How can we understand these disparate results? Differences between trials include enrollment criteria, the time when anti-interleukin-6 therapy was initiated (in relation to the time of infection and the severity of the inflammation), the primary outcome, and basic care. All inflammation may not be the same: patients with severe disease at the initial presentation may have a different pathogenesis from those in which the inflammatory disease develops later, which suggests that the timing of treatment may be crucial for understanding the responses. Perhaps the biggest variable, however, may be the time periods during which the tests were conducted. Baseline Covid-19 therapy has changed and mortality appears to have declined since the epidemic began. A particularly notable change was that patients with severe disease, the targets of therapy in most of these trials, now receive almost universally glucocorticoids, since these drugs were shown in July 2020 to reduce mortality.11 Only a minority of patients in the COVACTA study were treated with glucocorticoids. Less in the group that received tocilizumab (19.4%) than in the group that received placebo (28.5%) also received glucocorticoids. In contrast, 93% and 82% of all patients in REMAP-CAP and in the RECOVERY study, respectively, were receiving glucocorticoid therapy.10 Subgroup analysis in the RECOVERY study indicated that those who received glucocorticoids had a survival advantage,10 which suggests an interaction between treatment and interleukin-6 inhibition. Blocking interleukin-6 plus glucocorticoids, acting in different ways, can be additive or synergistic. Alternatively, the use of glucocorticoids may simply be a marker for other changes in treatment that have occurred during the course of the epidemic.

These points raise thorny questions.
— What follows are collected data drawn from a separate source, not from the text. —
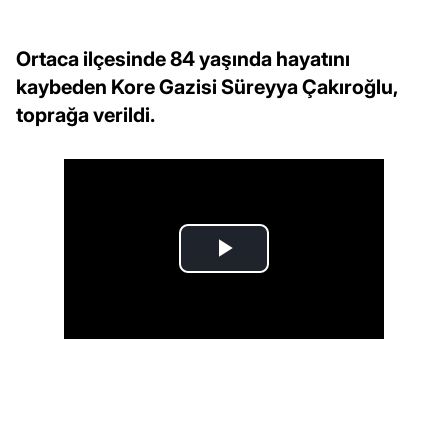
Ortaca ilçesinde 84 yaşında hayatını
kaybeden Kore Gazisi Süreyya Çakıroğlu,
toprağa verildi.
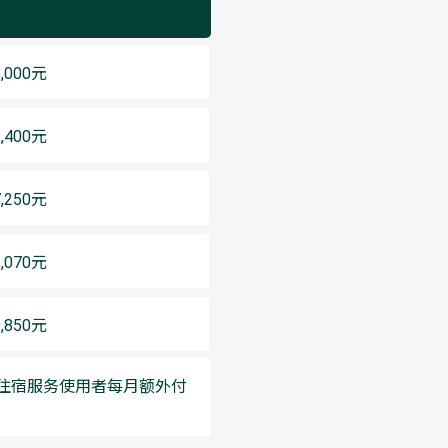
,000元
,400元
,250元
,070元
,850元
中心/住宿服务使用者每月额外付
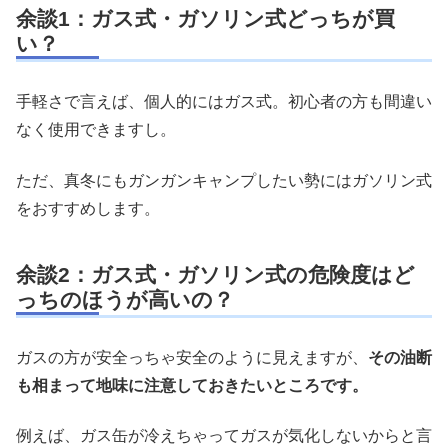
余談1：ガス式・ガソリン式どっちが買
い？
手軽さで言えば、個人的にはガス式。初心者の方も間違い
なく使用できますし。
ただ、真冬にもガンガンキャンプしたい勢にはガソリン式
をおすすめします。
余談2：ガス式・ガソリン式の危険度はど
っちのほうが高いの？
ガスの方が安全っちゃ安全のように見えますが、
その油断
も相まって地味に注意しておきたいところです。
例えば、ガス缶が冷えちゃってガスが気化しないからと言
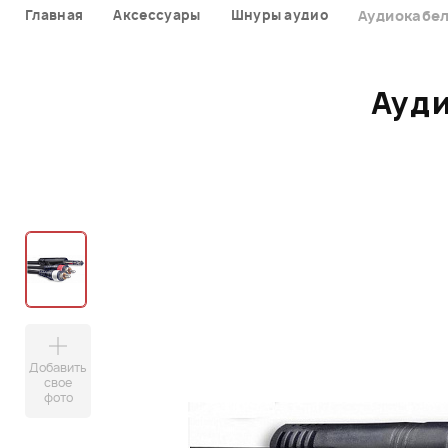
Главная
Аксессуары
Шнуры аудио
Аудиокабе
Ауд
Добавить
свое
фото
Does the value of interleukin-6 inhibition depend on the time of treatment, and is it beneficial only if close to an acute event of late inflammatory decompensation? We rely on clinical trials to endorse or reject possible interventions. But what if test results change as the underlying therapies improve, a particular problem with platform testing, which always needs to include contemporary controls? For now, we are left with evidence of the benefit of interleukin-6 inhibitors, at least in some circumstances, but the best way to use them is still unclear.